A comparison of the methods in Figure 2 demonstrates equivalent resolution in the in-plane, axial dimension between VIPR IDEAL, Cartesian IDEAL IQ and T1-W FSPGR two-point Dixon. Figure 1(F) and 3(C) shows that isotropic VIPR IDEAL provides significantly better depiction of fibroglandular detail when reconstructed into orthogonal planes. The substantial benefit of a larger array of coils to minimize undersampling aliasing is clearly apparent in the comparison of the 8 and 16-channel sagittal VIPR images. Robust fat/water separation with VIPR IDEAL is shown throughout.

Though demonstrated in volumetric T1-W imaging, robust fat/water separation with VIPR IDEAL and Cartesian IDEAL IQ supplies a Proton Density Fat Fraction map (labeled PDFF in Table 1) that can be exploited in a DCE compressed sensing reconstruction. Moreover, the B0 maps provided by IDEAL also allow data from multiple echoes to be correctly combined.

The nearly six-fold voxel reduction with VIPR causes some loss of SNR in comparison to Cartesian IDEAL, though this could be mitigated by averaging adjacent slices. Similarly, T1-W FSPGR two-point Dixon scan time combined with its voxel size put it on par with VIPR IDEAL for SNR and performance. Finally, the VIPR sampling patterns can be interleaved in a manner compatible with compressed sensing and reconstructed over varying time intervals with incoherent artifacts, making it suitable for iterative reconstruction algorithm.
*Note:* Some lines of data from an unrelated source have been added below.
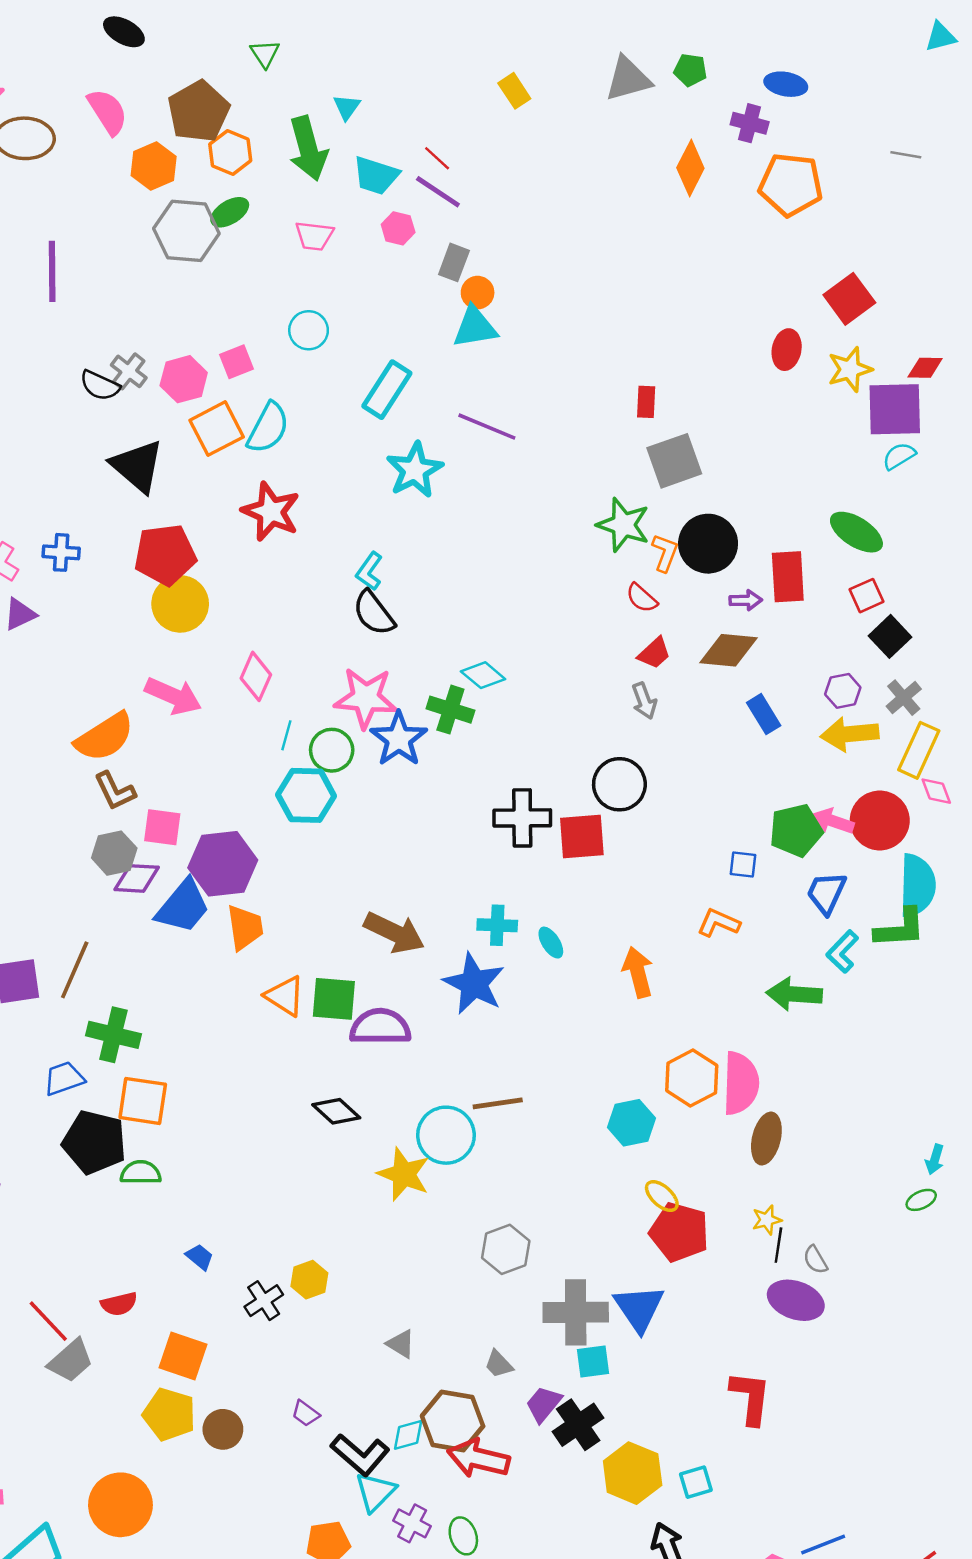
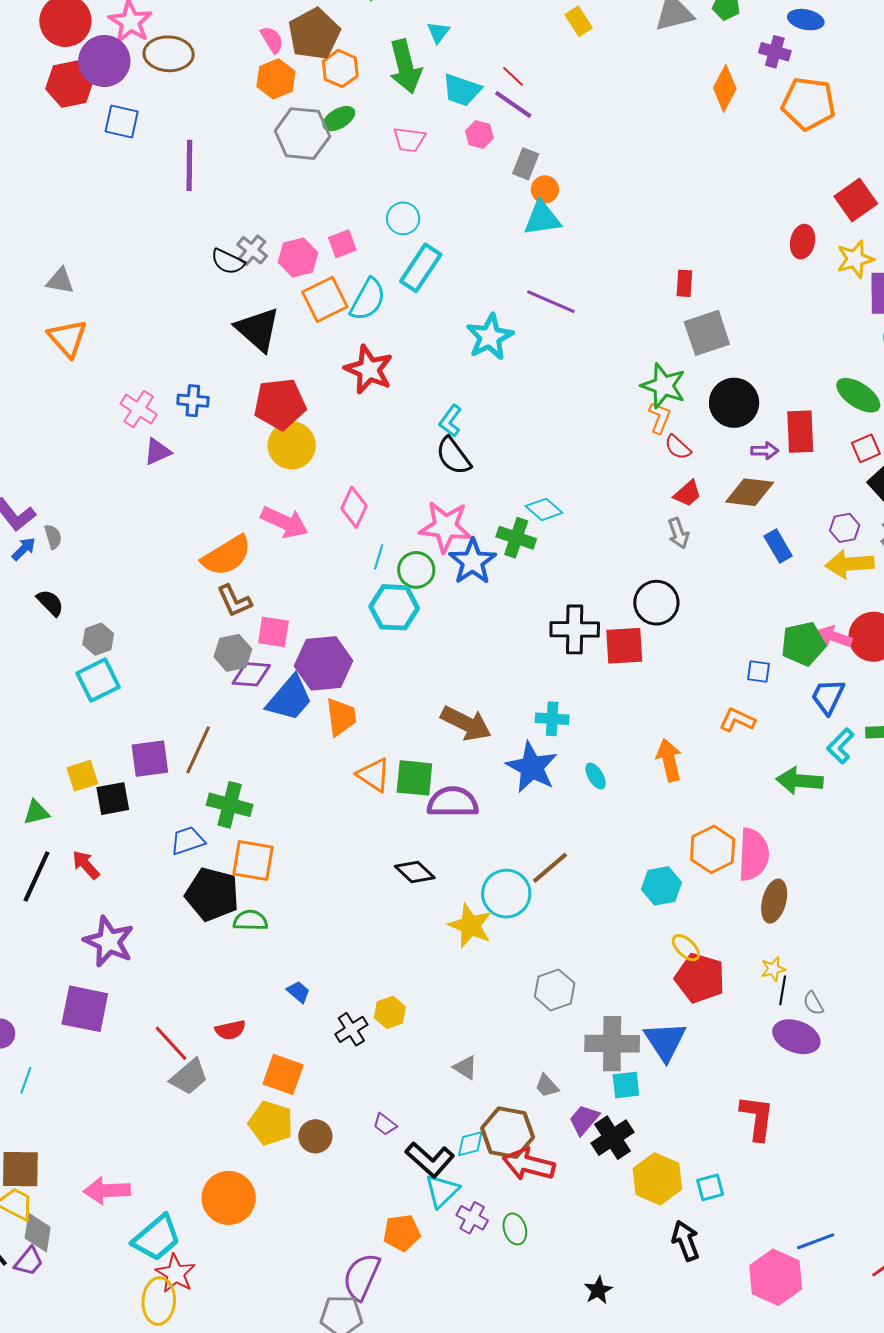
pink semicircle: (108, 112) -> (272, 40), moved, size x0.7
cyan rectangle: (387, 390) -> (421, 268), moved
orange L-shape: (665, 553) -> (660, 418), moved
cyan ellipse: (551, 943) -> (596, 776), moved
brown line: (498, 1103) -> (550, 868), turned -33

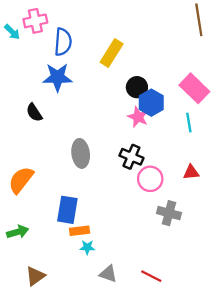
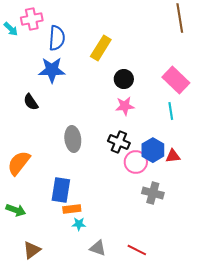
blue hexagon: (151, 103) -> (153, 150), moved
pink star: (138, 117) -> (125, 106), turned -30
green arrow: (18, 232) -> (16, 210), turned 36

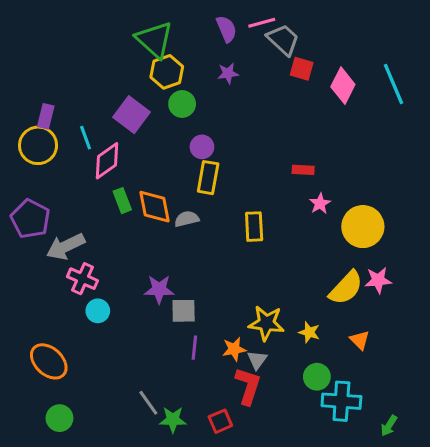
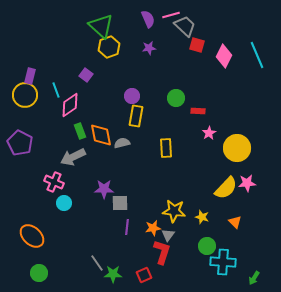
green circle: (182, 104) -> (176, 98), moved
purple square: (131, 115) -> (86, 75), size x0.6
gray arrow: (66, 246) -> (73, 157), moved

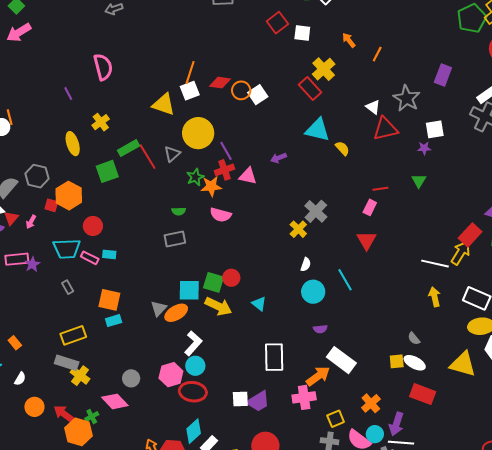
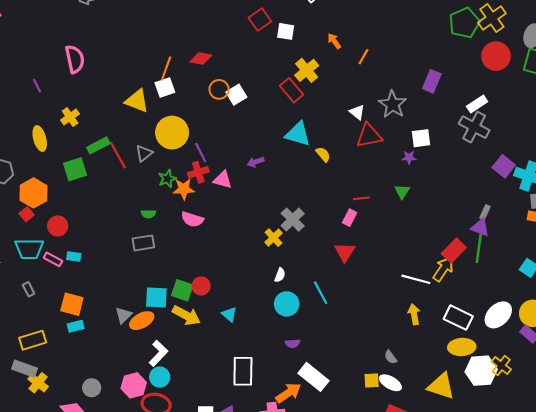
red diamond: (220, 83) -> (201, 58), moved
red square: (51, 205) -> (27, 214), moved, turned 32

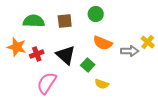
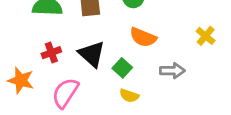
orange star: (17, 47) -> (21, 80), moved
gray arrow: (130, 51) -> (172, 71), moved
yellow semicircle: (102, 84) -> (129, 96), moved

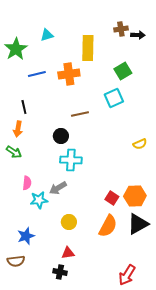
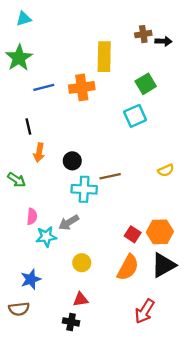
cyan triangle: (47, 35) -> (24, 19), moved
brown line: (80, 114) -> (110, 176), moved
orange arrow: (18, 129) -> (39, 153), moved
red arrow: (127, 275) -> (145, 311), moved

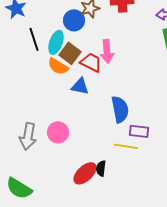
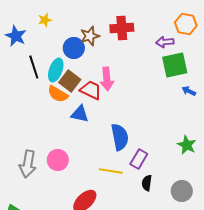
purple rectangle: (139, 131) -> (139, 159), turned -66
yellow line: (126, 146) -> (111, 171), moved
black semicircle: (101, 168) -> (147, 183), moved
We have successfully demonstrated the benefits of adding the sampling characteristics of VIPR in conjunction with IDEAL to obtain high spatial resolution, flexible echo selection and important quantitative properties. Doubling the receiver channel configuration produced a substantially greater performance increase for VIPR relative to the Cartesian methods. Lastly, VIPR IDEAL is a promising acquisition foundation for further study with a DCE Breast MRI protocol.